# Exercise description
Would you please restate the data exactly as it stands, apart from the pictures?

######

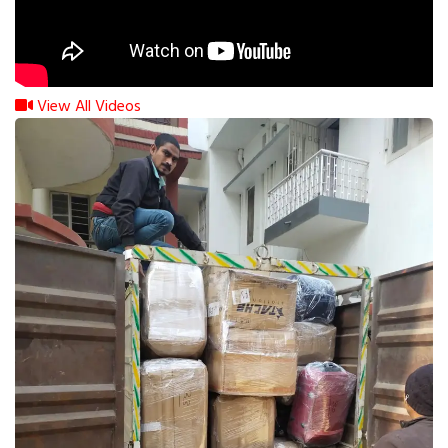
View All Videos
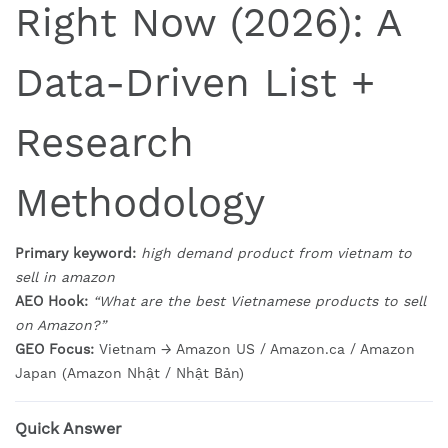
Right Now (2026): A
Data-Driven List +
Research
Methodology
Primary keyword:
high demand product from vietnam to
sell in amazon
AEO Hook:
“What are the best Vietnamese products to sell
on Amazon?”
GEO Focus:
Vietnam → Amazon US / Amazon.ca / Amazon
Japan (Amazon Nhật / Nhật Bản)
Quick Answer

######

# Response box
View All Videos
Right Now (2026): A
Data-Driven List +
Research
Methodology
Primary keyword:
high demand product from vietnam to
sell in amazon
AEO Hook:
“What are the best Vietnamese products to sell
on Amazon?”
GEO Focus:
Vietnam → Amazon US / Amazon.ca / Amazon
Japan (Amazon Nhật / Nhật Bản)
Quick Answer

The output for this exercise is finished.